ABSTRACT: Iran's Post-Revolution Planning: The Second Try
 
Jahangir Amuzegar
 
Dr. Amuzegar, an international economic consultant, was minister of finance and commerce in the shah's regime.

Iran's Second Development Plan (l995-2000) came to an end on March 20, 2000, leaving behind an economy mired in tepid growth, high inflation, high unemployment, a weakened national currency, a widening income gap between the rich and poor, and an uncertain future. A significant number of promised structural reforms were also not implemented, and were passed on to the Third Plan (2000-2005).

The second plan was scheduled to begin on March 20, 1994, the first day of the Iranian New Year 1373 (1994/95). However, due to the significant internal and external imbalances resulting from earlier mistakes and miscalculations, it was postponed for a year. The Second Plan was put together with the avowed purpose of dealing with the country's lingering problems. Projections were for an average annual GDP growth rate of 5.1 percent, to be achieved by an average increase of 6.2 percent a year in domestic investment. Private consumption was to rise by 4 percent a year in real terms. Real government consumption was to decline by 0.9 percent a year.

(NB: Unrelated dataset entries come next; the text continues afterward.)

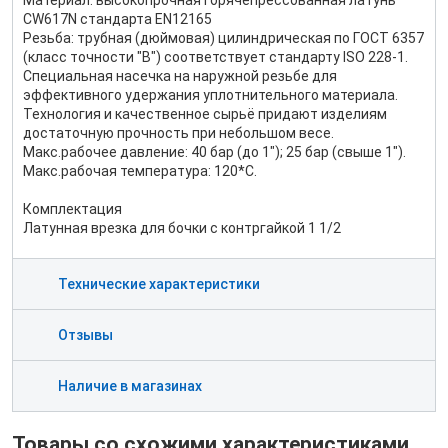
Материал: высокопрочная горячепрессованная латунь
CW617N стандарта EN12165
Резьба: трубная (дюймовая) цилиндрическая по ГОСТ 6357
(класс точности "В") соответствует стандарту ISO 228-1.
Специальная насечка на наружной резьбе для
эффективного удержания уплотнительного материала.
Технология и качественное сырьё придают изделиям
достаточную прочность при небольшом весе.
Макс.рабочее давление: 40 бар (до 1"); 25 бар (свыше 1").
Макс.рабочая температура: 120*С.
Комплектация
Латунная врезка для бочки с контргайкой 1 1/2
Технические характеристики
Отзывы
Наличие в магазинах
Товары со схожими характеристиками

During the plan's life, progress was seen on several fronts. The rate of population growth was reduced from the high levels of the early post-revolution years. The official consumer-price index, while still exceeding the target, was nearly halved from the 49-percent level prevailing in the Plan's first year. The budget deficit was measurably reduced, if only by cutting down on public development expenditures and through higher rial valuation of the oil income on the treasury's ledgers. The exchange rate, although still in a multiple range, was guided towards a managed float. Prices of some public goods and services were modestly raised to bring them more in line with their true costs and to reduce their consumption. External debt, after undergoing an embarrassing forced rescheduling, was kept at $21.2 billion by march 2000 -- somewhat below the planned limit of $25 billion, after rolling over part of the overdue debt. Modest successes were also achieved in some social and cultural areas.

However, the Plan failed to reach every one of its targeted goals. GDP growth fell well below the target. The inflation rate rose to more than double the targeted figure, as did the annual growth of broad money. Unemployment worsened. Public consumption, instead of falling, rose five times as fast as planned due to increased salaries, subsidies and waste. Private consumption did not even approach the projected level, due to periodic shortages of goods and services. Aggregate annual investment was less than half its relatively modest goal, due to lack of incentives and security. At the sectoral level, also, all but the services sector fell short of their targets.

Official excuses for the shortfalls have been many but mostly unfounded. The adverse impact of some exogenous factor -- most specifically the crushing 25-percent drop in oil-export revenues -- however, should not be denied or underestimated. Yet the plan's truly unenviable performance had a lot more to do with the failure to achieve its "core values" than the understandable deviations from numerical targets. The ultimate success of the Second Plan in the economic arena depended on its ability to achieve five fundamental objectives: reduction of poverty and promotion of "social justice;" downsizing of the government bureaucracy through privatization; reducing youth unemployment through increased labor-intensive investments; lowering dependence on oil through the expansion of non-oil exports; and making agriculture the pivot of economic development to establish a better balance among the economy's basic sectors.

Information supplied even by official sources, however, points to considerable setbacks on all of these fronts. In retrospect, no one truly expected central planning to solve every one of Iran's chronic economic problems -- sluggish growth, virulent inflation, intractable unemployment, a dwindling middle class, undue reliance on oil exports, capital flight and brain drain. The question is whether it effectively tackled any of them.